SPEKULASI PROPERTI BIKIN KALANGAN BAWAH SULIT PUNYA RUMAH

2011-11-09 02:07:22
Direktur Eksekutif Indonesia Property Watch (IPW) Ali Tranghanda mengatakan aksi spekulasi semacam itu
tak bisa dihindari karena merupakan mekanisme pasar. Prinsip kalangan atas saat membeli rumah sebagai sarana investasi sedangkan kalangan bawah murni untuk ditempati.

"Itu tak bisa dihindari ada motif invetasi. Itu tak bisa dihindari yang bisa adalah di-warning hati-hati yaitu terjadi over value. Jadi kalau mekanisme pasar tidak bisa dihindari," katanya kepada detikFinance, Selasa (8/11/2011)
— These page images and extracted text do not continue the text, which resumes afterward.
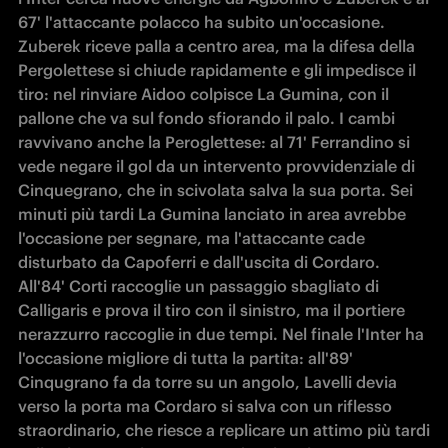
67' l'attaccante polacco ha subito un'occasione. 
Zuberek riceve palla a centro area, ma la difesa della 
Pergolettese si chiude rapidamente e gli impedisce il 
tiro: nel rinviare Aidoo colpisce La Gumina, con il 
pallone che va sul fondo sfiorando il palo. I cambi 
ravvivano anche la Peroglettese: al 71' Ferrandino si 
vede negare il gol da un intervento provvidenziale di 
Cinquegrano, che in scivolata salva la sua porta. Sei 
minuti più tardi La Gumina lanciato in area avrebbe 
l'occasione per segnare, ma l'attaccante cade 
disturbato da Capoferri e dall'uscita di Cordaro. 
All'84' Corti raccoglie un passaggio sbagliato di 
Calligaris e prova il tiro con il sinistro, ma il portiere 
nerazzurro raccoglie in due tempi. Nel finale l'Inter ha 
l'occasione migliore di tutta la partita: all'89' 
Cinqugrano fa da torre su un angolo, Lavelli devia 
verso la porta ma Cordaro si salva con un riflesso 
straordinario, che riesce a replicare un attimo più tardi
Menurutnya spekulasi semacam ini tak terlepas dari kemampuan kalangan menengah atas Indonesia yang sedang menanjak. Sarana investasi rumah dianggap paling menjanjikan saat ini.
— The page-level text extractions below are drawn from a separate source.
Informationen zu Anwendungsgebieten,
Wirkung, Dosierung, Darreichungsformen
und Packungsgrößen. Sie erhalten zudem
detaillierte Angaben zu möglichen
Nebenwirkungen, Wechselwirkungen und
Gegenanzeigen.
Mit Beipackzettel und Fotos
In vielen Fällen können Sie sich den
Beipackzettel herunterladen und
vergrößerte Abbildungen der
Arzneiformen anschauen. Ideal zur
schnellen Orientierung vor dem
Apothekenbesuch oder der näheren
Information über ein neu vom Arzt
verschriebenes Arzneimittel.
"Tapi kalau mekanisme pasar dibiarkan gila-gilaan ini mendorong kawasan di sekitarnya ikut naik, padahal itu untuk kalangan bawah, maka harga rumah makin tak terjangkau,"katanya.

Ia mengusulkan agar pemerintah menyiapkan bank-bank tanah milik BUMN yang bisa diberikan untuk masyarakat menengah bawah. Ali mengingatkan jika semua dilepas melalui mekanisme pasar maka akan sulit. Saat ini saja di kawasan Tangerang dan sekitarnya sebanyak 78% lahan sudah dikuasai pengembang besar atau semacam ada oligopoli.
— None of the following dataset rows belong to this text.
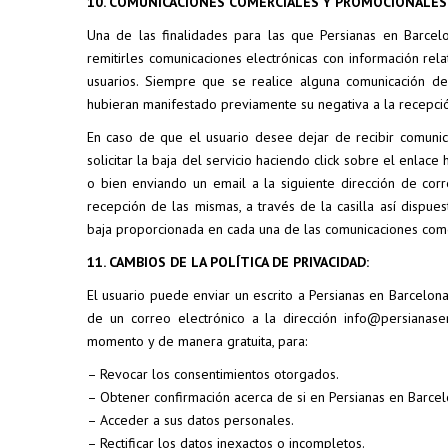
10. COMUNICACIONES COMERCIALES Y PROMOCIONALES
Una de las finalidades para las que Persianas en Barcel
remitirles comunicaciones electrónicas con información relat
usuarios. Siempre que se realice alguna comunicación de 
hubieran manifestado previamente su negativa a la recepci
En caso de que el usuario desee dejar de recibir comuni
solicitar la baja del servicio haciendo click sobre el enlac
o bien enviando un email a la siguiente dirección de cor
recepción de las mismas, a través de la casilla así dispu
baja proporcionada en cada una de las comunicaciones come
11. CAMBIOS DE LA POLÍTICA DE PRIVACIDAD:
El usuario puede enviar un escrito a Persianas en Barcelona
de un correo electrónico a la dirección info@persianase
momento y de manera gratuita, para:
– Revocar los consentimientos otorgados.
– Obtener confirmación acerca de si en Persianas en Barcel
– Acceder a sus datos personales.
– Rectificar los datos inexactos o incompletos.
"BUMN-BUMN, harus dipaksa menyediakan bank tanah. Mereka banyak mempunyai tanah menganggur. Misalnya Bulog ada lahan 4-5 hektar di Kelapa Gading. Memang kadang-kadang BUMN nggak mau, karena asetnya hilang, harus dipaksa," katanya.

Sebelumnya Bank Indonesia (BI) mulai mengkhawatirkan pertumbuhan kredit sektor properti yang mulai tidak wajar. Bank sentral mulai melihat pengucuran kredit di sektor properti yang ternyata hanya digunakan untuk aksi spekulasi.

"Beberapa jenis properti terutama rumah mewah sudah banyak ini sebenarnya. Kita sudah melakukan survei ini," ungkap Direktur Direktorat Penelitian dan Pengaturan Perbankan Bank Indonesia Wimboh Santoso.

Menurut Wimboh, dari sisi potensi memang permintaan kredit di sektor properti cukup tinggi. Kredit properti tidak terlalu sensitif terhadap suku bunga.

"Properti ini, dari segi potensi memang demand-nya tinggi. Tanpa suku bunga pun dia akan selalu bertambah. Cuma penambahannya harus rasional, jangan sampai punya properti untuk spekulasi dan kita tidak akan batasi orang beli properti asal dipakai untuk kepentingan sendiri," jelasnya.

Wimboh menuturkan BI saat ini lebih mengkhawatirkan pertumbuhan kredit properti yang bersifat spekulasi saja karena dapat mendorong gelembung alias bubble.

"Yang kita khawatirkan untuk spekulasi yang mendorong bubble. Nah ukuran bagaimana tidak bubble kita sudah punya aturan itu. Betul nggak di sana, kan banyak rumah mewah yang tidak ditempati," katanya.